**YOUR GOAL:**
Reproduce the records without their pictures, keeping every word as it is.

[[ AVAILABLE DATA, beginning ]]

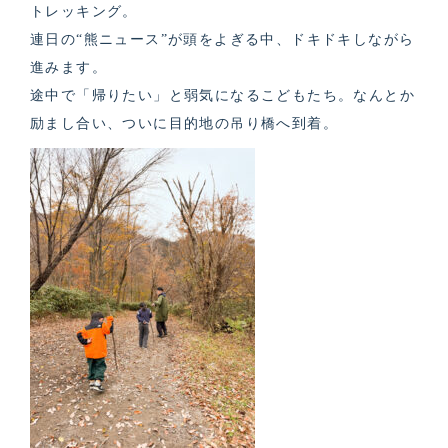
トレッキング。
連日の“熊ニュース”が頭をよぎる中、ドキドキしながら
進みます。
途中で「帰りたい」と弱気になるこどもたち。なんとか
励まし合い、ついに目的地の吊り橋へ到着。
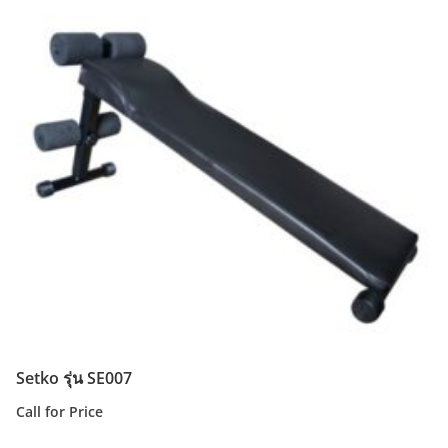
Setko รุ่น SE007
Call for Price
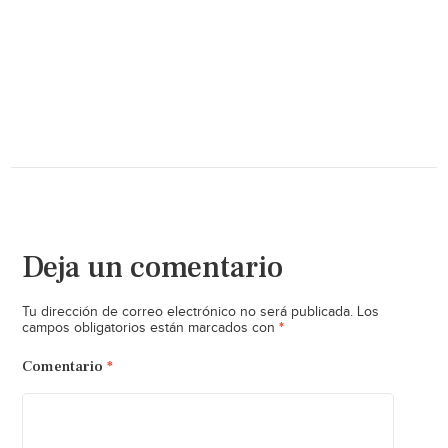
Deja un comentario
Tu dirección de correo electrónico no será publicada.
Los
*
campos obligatorios están marcados con
Comentario
*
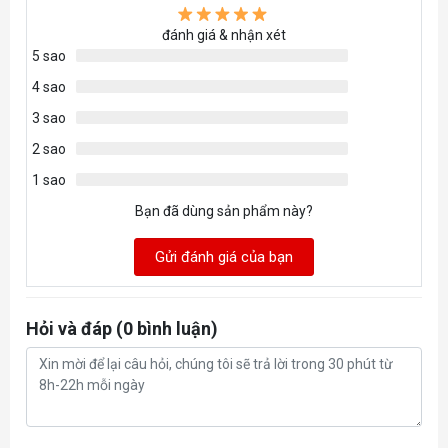
đánh giá & nhận xét
5 sao
4 sao
3 sao
2 sao
1 sao
Bạn đã dùng sản phẩm này?
Gửi đánh giá của bạn
Hỏi và đáp (0 bình luận)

[[ AVAILABLE DATA, end ]]

**RESPONSE TO THE TASK:**
トレッキング。
連日の“熊ニュース”が頭をよぎる中、ドキドキしながら
進みます。
途中で「帰りたい」と弱気になるこどもたち。なんとか
励まし合い、ついに目的地の吊り橋へ到着。
Setko รุ่น SE007
Call for Price
Deja un comentario
Tu dirección de correo electrónico no será publicada.
Los
*
campos obligatorios están marcados con
Comentario
*
đánh giá & nhận xét
5 sao
4 sao
3 sao
2 sao
1 sao
Bạn đã dùng sản phẩm này?
Gửi đánh giá của bạn
Hỏi và đáp (0 bình luận)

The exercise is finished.